Peter Bjorn and John chronology
| Falling Out (2004) | Writer's Block (2006) | Seaside Rock (2008) |

Singles from Writer's Block
- "Young Folks" Released: 1 August 2006; "Let's Call It Off" Released: 30 October 2006; "Objects of My Affection" Released: 16 April 2007;

Writer's Block Remixes
- Alternate "night-time" artwork used for the cover of the remix album.

= Writer's Block (Peter Bjorn and John album) =

Writer's Block is the third album by Peter Bjorn and John. It was released in the UK on 14 August 2006 and in the US on 6 February 2007. Taking a departure from the production of their first two albums, Writer's Block is an experimental, semi-concept album based around themes of the highs and lows of romance.

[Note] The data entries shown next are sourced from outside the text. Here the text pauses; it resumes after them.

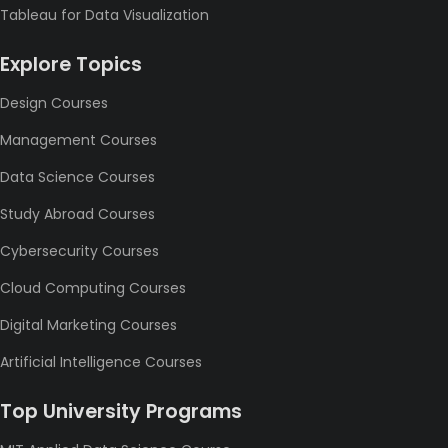
Tableau for Data Visualization
Explore Topics
Design Courses
Management Courses
Data Science Courses
Study Abroad Courses
Cybersecurity Courses
Cloud Computing Courses
Digital Marketing Courses
Artificial Intelligence Courses
Top University Programs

The inner sleeve art, as well as containing handwritten liner notes, features a tall, folding illustration of a building in the neighborhood alluded to in the album title's wordplay, with each window of the building representing a song from the album. The title is said to be a reference to the Hornstull neighborhood in Stockholm, where the band is based, which has a high concentration of creative artists (hence 'Writer's Block'). The songs take inspiration from a variety of artists. While the album is said to have a slightly more stripped down sound compared to the guitar-dominated previous albums, the arrangements were still too complex in some cases to be played live in their original form- most notably 'The Chills' continues to be entirely reworked for live performances. Later, the album Gimme Some would aim to address this issue directly.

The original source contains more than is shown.